Watching Transformers: The Last Knight is jail for the offense of buying a ticket.
Nearly an experimental film, Michael Bay’s fifth entry in this un-killable Hasbro franchise beats the viewer into submission with lapses in basic continuity, plot coherence, character logic, and visual clarity. Strip away the Hollywood gloss and cynical marketing, and Transformers 5 is as absurd and challenging as bad David Lynch.
Stranded in Portland on a layover, I approached the prospect of sinking time into this movie with black dread. Not fucking around, I marched straight to Serra, my preferred downtown dispensary in Elliot Smith’s favorite city. Designed like a Portlandia parody, Serra boasts an anemic beige interior and a disaffected surfer-boy receptionist—all turn-offs until this shop’s superior product floods your bloodstream.
I first bought Black Buddha, a pungent indica so darkly purple it almost looks like coal. This sticky bud hit me like a semi-truck made of pillows—I spent five minutes looking for my missing phone, only to discover it in my hand.
After quickly consuming the entire gram at the crackhead-strewn waterfront, I immediately returned and purchased a second gram of Stella Blue. Burning down the racy Blue turned out to be an excellent balance to the somnolent Black, the earthy citrus of the mystery hybrid counteracting my desire to lay down in the street.

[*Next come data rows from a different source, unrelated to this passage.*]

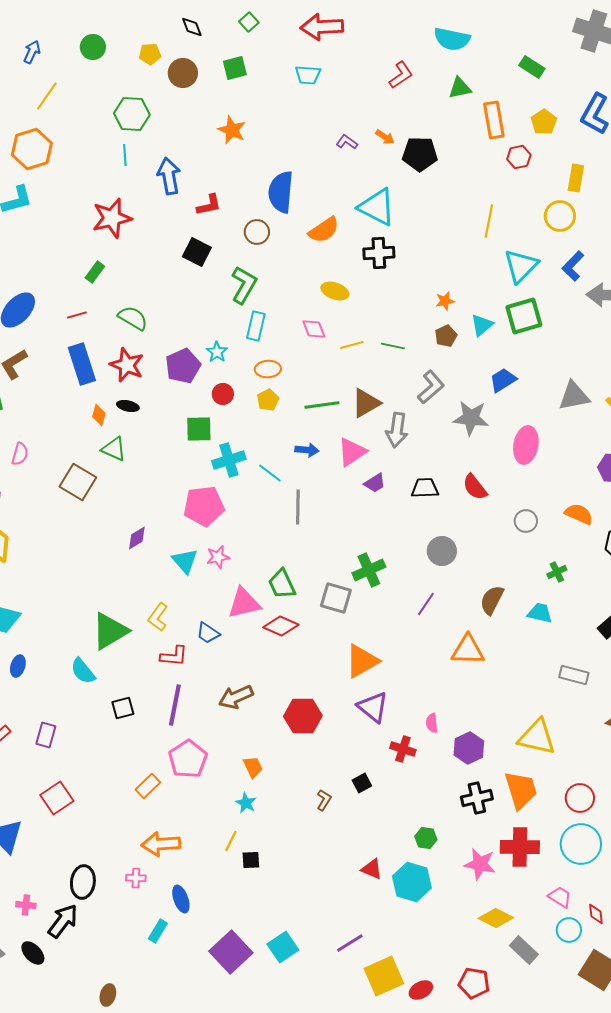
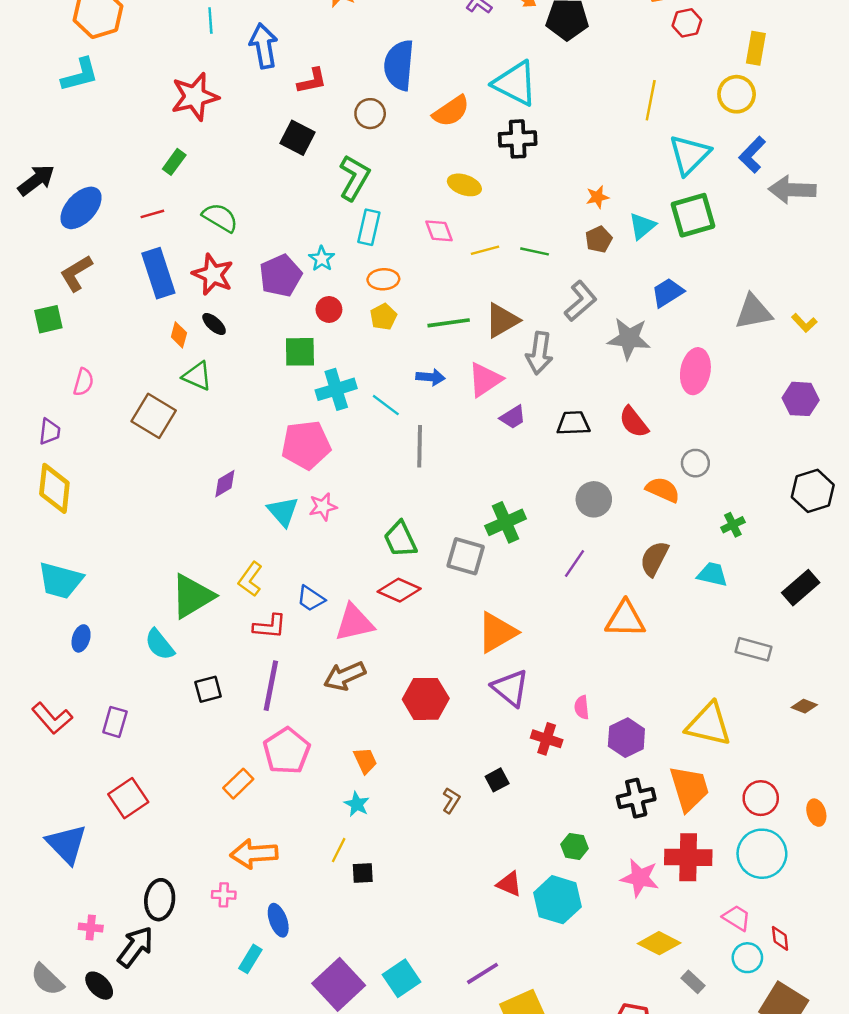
black ellipse: (128, 406) -> (214, 324), turned 30
orange semicircle: (579, 514) -> (663, 490), moved
pink triangle: (244, 603) -> (354, 623), moved
gray rectangle: (524, 950) -> (693, 982), size x0.7

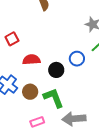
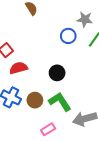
blue circle: (77, 59) -> (68, 36), moved
red semicircle: (31, 60) -> (18, 68), moved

This promising THC cocktail was rendered inert once sitting in the air-conditioned theater. Transformers 5 works like waterboarding, the initial tolerance of the aggressive situation swiftly disintegrating into howling acceptance. At nearly three hours, the film is a cacophonous mixture of racial stereotypes, dick humor, and hollow spectacle.
Sometimes marijuana can shield the viewer from the chaotic aesthetics of blockbuster filmmaking, like drinking through a bad wedding. Not so here—Transformers 5 defeated me. For long stretches, I could do nothing but close my eyes, the screeching images onscreen invading my oncoming headache.
“Has my life been wasted?” a slumming Anthony Hopkins intones to his android butler. “Do you ever feel like that?”
Yes. Yes I do.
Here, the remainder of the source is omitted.